Many posts have discussed the problems of surveying public opinion in the 21st century.
Natalie Jackson at National Journal explains why Gallup has stopped polling presidential approval after decades of doing so. She writes that Gallup was still conducting such polls by telephone, including cellphones -- an expensive practice.
Unlike many public pollsters who use expensive, high-quality methodologies, Gallup is a for-profit company. This is not your grandparents’ Gallup—it has evolved into a global research consultancy. Its website advertises services for clients with nary a mention of U.S. politics.

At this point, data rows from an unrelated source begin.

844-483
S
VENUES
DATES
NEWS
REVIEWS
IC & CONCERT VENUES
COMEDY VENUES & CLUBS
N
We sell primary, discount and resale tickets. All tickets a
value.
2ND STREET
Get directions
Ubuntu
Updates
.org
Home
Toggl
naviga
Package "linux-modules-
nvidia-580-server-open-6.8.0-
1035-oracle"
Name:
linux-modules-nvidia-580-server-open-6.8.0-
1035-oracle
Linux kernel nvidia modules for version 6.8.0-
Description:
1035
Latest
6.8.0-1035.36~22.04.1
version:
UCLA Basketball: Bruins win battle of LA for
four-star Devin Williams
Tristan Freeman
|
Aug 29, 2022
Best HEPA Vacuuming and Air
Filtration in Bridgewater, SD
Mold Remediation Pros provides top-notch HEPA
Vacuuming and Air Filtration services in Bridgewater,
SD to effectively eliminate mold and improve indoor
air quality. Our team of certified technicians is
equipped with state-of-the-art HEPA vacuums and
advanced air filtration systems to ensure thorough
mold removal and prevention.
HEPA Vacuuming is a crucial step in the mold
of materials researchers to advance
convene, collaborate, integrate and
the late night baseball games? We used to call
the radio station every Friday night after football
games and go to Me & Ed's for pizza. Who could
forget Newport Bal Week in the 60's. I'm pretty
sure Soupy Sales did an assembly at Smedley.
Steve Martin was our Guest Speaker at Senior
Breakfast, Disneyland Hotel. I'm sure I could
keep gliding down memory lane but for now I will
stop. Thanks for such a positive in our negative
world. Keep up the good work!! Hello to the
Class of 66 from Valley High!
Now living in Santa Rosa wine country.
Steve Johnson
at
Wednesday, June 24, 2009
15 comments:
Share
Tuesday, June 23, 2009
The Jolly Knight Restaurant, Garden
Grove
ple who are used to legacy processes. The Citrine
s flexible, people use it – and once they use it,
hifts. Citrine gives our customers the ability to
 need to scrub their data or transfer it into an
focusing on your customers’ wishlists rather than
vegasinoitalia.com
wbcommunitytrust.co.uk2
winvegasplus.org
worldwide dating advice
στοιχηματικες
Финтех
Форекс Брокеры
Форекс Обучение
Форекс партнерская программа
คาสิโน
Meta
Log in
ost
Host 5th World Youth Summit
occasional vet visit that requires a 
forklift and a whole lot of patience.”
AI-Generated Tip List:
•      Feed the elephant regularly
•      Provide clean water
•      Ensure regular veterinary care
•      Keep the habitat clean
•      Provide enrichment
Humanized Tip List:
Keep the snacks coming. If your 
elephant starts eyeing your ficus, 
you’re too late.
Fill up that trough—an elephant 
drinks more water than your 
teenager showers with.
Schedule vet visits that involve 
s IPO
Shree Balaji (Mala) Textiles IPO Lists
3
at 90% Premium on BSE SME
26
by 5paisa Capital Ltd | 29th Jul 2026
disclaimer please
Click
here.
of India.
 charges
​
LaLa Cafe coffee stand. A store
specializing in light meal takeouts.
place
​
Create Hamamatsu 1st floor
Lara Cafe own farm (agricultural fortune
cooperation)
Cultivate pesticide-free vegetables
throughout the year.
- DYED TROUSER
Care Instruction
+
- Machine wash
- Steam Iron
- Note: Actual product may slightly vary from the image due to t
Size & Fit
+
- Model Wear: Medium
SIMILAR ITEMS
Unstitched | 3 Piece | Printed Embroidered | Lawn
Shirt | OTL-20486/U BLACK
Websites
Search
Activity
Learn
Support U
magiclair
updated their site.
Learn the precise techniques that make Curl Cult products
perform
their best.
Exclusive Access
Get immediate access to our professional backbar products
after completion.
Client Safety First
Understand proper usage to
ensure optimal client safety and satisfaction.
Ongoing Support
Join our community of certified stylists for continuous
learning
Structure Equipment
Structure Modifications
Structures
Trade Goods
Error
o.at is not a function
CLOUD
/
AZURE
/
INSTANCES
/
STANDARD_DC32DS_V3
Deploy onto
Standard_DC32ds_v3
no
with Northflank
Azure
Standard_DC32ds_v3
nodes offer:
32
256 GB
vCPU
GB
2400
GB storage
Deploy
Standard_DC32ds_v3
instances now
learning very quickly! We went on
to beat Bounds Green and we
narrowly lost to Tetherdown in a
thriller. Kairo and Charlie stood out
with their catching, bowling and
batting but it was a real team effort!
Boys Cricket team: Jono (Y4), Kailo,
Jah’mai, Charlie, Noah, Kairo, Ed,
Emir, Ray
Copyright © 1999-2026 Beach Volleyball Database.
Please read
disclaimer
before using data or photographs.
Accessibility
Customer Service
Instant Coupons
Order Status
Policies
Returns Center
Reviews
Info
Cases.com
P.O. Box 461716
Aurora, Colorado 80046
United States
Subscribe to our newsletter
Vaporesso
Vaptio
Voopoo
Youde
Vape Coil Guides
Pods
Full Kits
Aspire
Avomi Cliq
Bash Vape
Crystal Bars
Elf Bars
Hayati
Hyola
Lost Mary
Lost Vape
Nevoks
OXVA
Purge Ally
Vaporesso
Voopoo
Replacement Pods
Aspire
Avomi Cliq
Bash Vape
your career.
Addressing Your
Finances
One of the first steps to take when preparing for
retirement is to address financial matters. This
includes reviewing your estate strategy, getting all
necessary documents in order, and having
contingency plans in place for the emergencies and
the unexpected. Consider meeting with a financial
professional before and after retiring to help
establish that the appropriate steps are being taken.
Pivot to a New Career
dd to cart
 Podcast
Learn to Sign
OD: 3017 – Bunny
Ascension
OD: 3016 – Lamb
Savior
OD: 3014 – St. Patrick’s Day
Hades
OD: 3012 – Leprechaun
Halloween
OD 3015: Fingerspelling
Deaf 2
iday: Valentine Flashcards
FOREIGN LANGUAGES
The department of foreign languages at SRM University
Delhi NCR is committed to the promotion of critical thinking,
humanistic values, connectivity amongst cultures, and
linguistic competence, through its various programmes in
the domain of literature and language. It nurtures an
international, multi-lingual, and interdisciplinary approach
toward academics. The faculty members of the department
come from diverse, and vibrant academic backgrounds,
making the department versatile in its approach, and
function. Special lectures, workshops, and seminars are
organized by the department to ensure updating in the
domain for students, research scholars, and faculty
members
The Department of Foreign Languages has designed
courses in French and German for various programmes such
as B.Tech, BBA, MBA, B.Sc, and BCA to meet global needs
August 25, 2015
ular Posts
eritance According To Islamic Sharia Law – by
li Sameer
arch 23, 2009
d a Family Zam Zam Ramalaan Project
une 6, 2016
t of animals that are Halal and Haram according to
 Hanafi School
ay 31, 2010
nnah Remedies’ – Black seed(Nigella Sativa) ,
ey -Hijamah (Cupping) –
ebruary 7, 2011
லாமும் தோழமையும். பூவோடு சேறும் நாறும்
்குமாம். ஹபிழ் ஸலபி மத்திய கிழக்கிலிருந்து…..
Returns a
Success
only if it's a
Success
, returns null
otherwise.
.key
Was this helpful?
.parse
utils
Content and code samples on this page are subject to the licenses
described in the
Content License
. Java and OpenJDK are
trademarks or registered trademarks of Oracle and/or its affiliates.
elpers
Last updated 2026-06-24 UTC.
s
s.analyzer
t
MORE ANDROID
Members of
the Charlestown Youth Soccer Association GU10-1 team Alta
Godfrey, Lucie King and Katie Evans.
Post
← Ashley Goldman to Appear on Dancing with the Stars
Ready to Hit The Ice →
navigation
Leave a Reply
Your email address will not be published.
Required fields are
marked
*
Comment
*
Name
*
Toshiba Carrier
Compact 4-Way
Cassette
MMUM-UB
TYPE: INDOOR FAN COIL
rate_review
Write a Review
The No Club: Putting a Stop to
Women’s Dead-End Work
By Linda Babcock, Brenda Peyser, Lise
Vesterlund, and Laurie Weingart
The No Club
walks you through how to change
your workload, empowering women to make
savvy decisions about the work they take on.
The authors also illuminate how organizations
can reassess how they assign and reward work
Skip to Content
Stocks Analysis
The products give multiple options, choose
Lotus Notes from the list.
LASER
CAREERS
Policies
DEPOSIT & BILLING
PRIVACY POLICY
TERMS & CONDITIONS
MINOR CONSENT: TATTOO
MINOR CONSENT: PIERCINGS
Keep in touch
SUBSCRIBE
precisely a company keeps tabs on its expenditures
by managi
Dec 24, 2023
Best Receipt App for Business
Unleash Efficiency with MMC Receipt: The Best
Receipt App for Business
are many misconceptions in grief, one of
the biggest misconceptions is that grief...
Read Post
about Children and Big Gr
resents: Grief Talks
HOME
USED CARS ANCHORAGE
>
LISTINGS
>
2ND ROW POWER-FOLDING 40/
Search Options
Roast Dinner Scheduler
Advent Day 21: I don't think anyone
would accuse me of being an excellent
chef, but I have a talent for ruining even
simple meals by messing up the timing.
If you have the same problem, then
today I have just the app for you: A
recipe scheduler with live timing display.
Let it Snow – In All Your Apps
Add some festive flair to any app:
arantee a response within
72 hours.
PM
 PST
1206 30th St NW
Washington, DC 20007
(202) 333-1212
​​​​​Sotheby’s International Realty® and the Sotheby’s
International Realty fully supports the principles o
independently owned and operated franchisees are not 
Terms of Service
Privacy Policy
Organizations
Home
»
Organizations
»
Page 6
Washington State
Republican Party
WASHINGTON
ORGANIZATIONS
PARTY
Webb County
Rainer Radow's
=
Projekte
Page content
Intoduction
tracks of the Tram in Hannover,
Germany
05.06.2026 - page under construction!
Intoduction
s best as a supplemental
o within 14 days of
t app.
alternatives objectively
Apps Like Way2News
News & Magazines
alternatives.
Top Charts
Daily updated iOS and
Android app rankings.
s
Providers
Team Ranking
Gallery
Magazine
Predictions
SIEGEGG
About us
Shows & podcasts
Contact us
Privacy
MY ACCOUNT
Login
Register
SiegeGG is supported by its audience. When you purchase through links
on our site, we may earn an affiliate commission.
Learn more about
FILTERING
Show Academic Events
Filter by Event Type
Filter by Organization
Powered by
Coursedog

It’s worth mentioning Gallup has a lot of federal contracts, which could factor into a business decision about presidential approval with a president who likes to sue pollsters. The benefits of publishing presidential approval numbers might still outweigh the risks if there were money to be made from doing it. Yet that isn’t the case in today’s political polling environment. From a business perspective, it is an expensive money drain.
Other pollsters using expensive methodologies—mostly colleges and universities, media, or nonprofits—are not dependent on turning a profit directly from their polling. They are trying to generate attention, clicks, ratings, or reputational perks, or simply provide a public service. Some private pollsters release data publicly so that they will be listed in aggregates to bolster their name recognition. Gallup doesn’t need to do that.
Presidential approval numbers, in particular, are worth less than they used to be. Every poll gets put into aggregates with dozens of other surveys and is forgotten about within a few hours. Every now and then, Gallup’s numbers get widespread attention as a new high or low, but we are decades past the time when the company was offering something in its approval ratings that couldn’t be found elsewhere—except for the decades’ worth of comparative data going back to the Franklin D. Roosevelt administration.
Gallup’s decision isn’t out of nowhere. The company has pulled back from public political polling over the last decade or so, including its decision in 2015 to no longer survey on the presidential election horse race after underestimating the strength of President Obama’s 2012 reelection win. Pew Research also discontinued releasing horse-race questions for the 2016 race, explicitly saying, “Putting resources toward an already saturated market doesn’t make much sense for us.”
Essentially, both Gallup and Pew made a calculation: Why take on the reputational risk of a miss when so many other polls are out there? By 2015, the prevailing logic had become to ignore individual polls and look at aggregates and forecasts anyway.